The Lions Club has been advised to open its doors to allow fresh, young members to join its ranks.
During recent celebrations marking the club’s 30th anniversary, District Governor for Barbados and the Eastern Caribbean Sherwin Greenidge acknowledged that the club’s membership was aging.
And while noting that this was the norm for most service organizations, he urged Lions to take action to reverse the trend.
“I have been asking clubs to seek out good citizens in their communities within the age range of 30 and 60 years to invite for membership,” he said at the Savannah Beach hotel where the club held its charter dinner.
Greenidge recalled that when the Lions Club of Barbados East started it had 52 members.
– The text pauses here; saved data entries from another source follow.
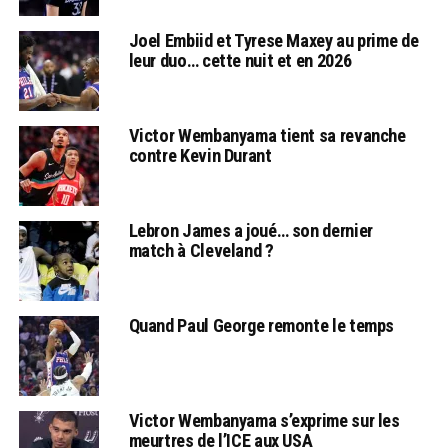
Joel Embiid et Tyrese Maxey au prime de
leur duo… cette nuit et en 2026
Victor Wembanyama tient sa revanche
contre Kevin Durant
Lebron James a joué… son dernier
match à Cleveland ?
Quand Paul George remonte le temps
Victor Wembanyama s’exprime sur les
meurtres de l’ICE aux USA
However, “volunteerism at that time took on a different perspective,” he said, adding that “this has led to a high number of members in service organizations over the age of 65”.
Greenidge is therefore anxious to welcome a fresh “new breed of volunteers” that could bring a range of skills and services to the table.
“One huge benefit of volunteerism in this era is the availability of young volunteers who are ready to enable your organizations to offer more support and services to the people who require assistance; allowing your organizations to involve a more diverse group of people; opening channels for local input and providing new perspectives for service,” he said, adding that “often these perspectives reflect the views of the community”.
Greenidge, who ascended to District Governor in mid-2017 and brought to the post some 20 years experience in the telecommunications services sector in customer experience management and relationship management, advised that when taking in new and vital blood to ensure continuity of the organization, members should not expect it to be business as usual.
“These [new age] volunteers are not prepared to attend any long and boring meetings where persons rehash old problems and spend inordinate time to agree on delivery of the project.”
He however suggested that the blend of youthful energy and mature wisdom could redound to the benefit of the organization.
“They[youth] bring energy and enthusiasm to your organization… new skills and experiences that may otherwise be unavailable in your organization.”